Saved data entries
------------------------------------------------------------
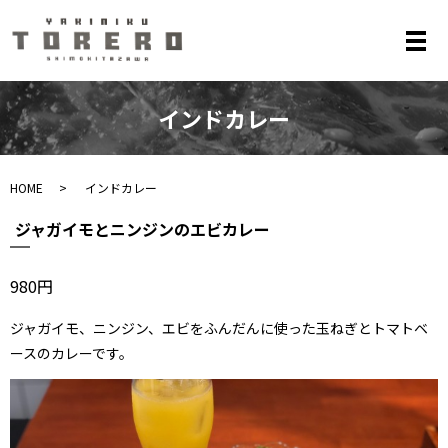
メ
インドカレー
HOME
インドカレー
ジャガイモとニンジンのエビカレー
980円
ジャガイモ、ニンジン、エビをふんだんに使った
玉ねぎとトマトベ
ースのカレーです。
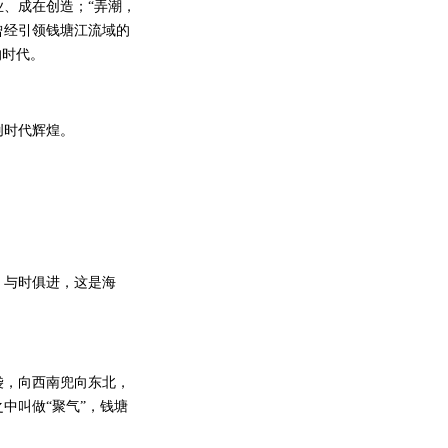
、成在创造；“弄潮，
曾经引领钱塘江流域的
的时代。
创时代辉煌。
与时俱进，这是海
，向西南兜向东北，
中叫做“聚气”，钱塘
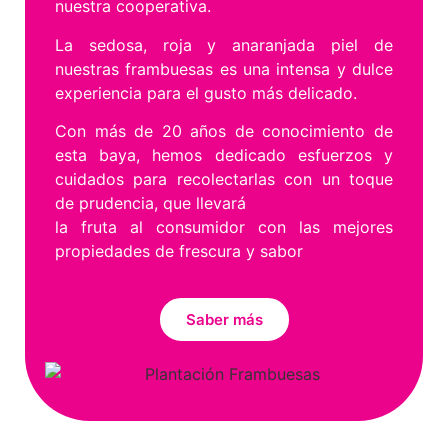
nuestra cooperativa.
La sedosa, roja y anaranjada piel de
nuestras frambuesas es una intensa y dulce
experiencia para el gusto más delicado.
Con más de 20 años de conocimiento de
esta baya, hemos dedicado esfuerzos y
cuidados para recolectarlas con un toque
de prudencia, que llevará
la fruta al consumidor con las mejores
propiedades de frescura y sabor
Saber más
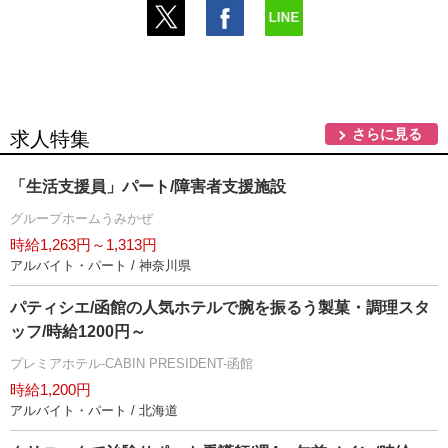
さらに見る
求人特集
「生活支援員」パート/障害者支援施設
グループホームうみかぜ
時給1,263円～1,313円
アルバイト・パート / 神奈川県
パティシエ/函館の人気ホテルで腕を振るう製菓・調理スタ
ッフ/時給1200円～
プレミアホテル-CABIN PRESIDENT-函館
時給1,200円
アルバイト・パート / 北海道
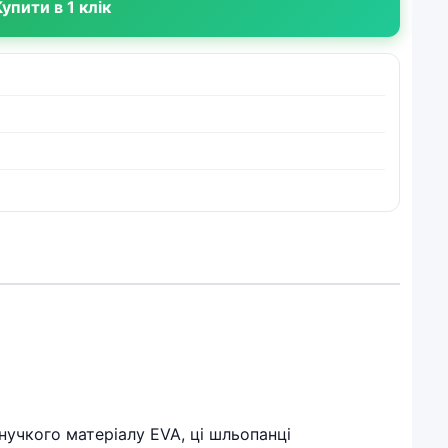
упити в 1 клік
гнучкого матеріалу EVA, ці шльопанці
------------------------------------------------------------
**What you need to do:**
Take every line from the records that holds "para" and copy it down.

**Expected output:**
experiencia para el gusto más delicado.
cuidados para recolectarlas con un toque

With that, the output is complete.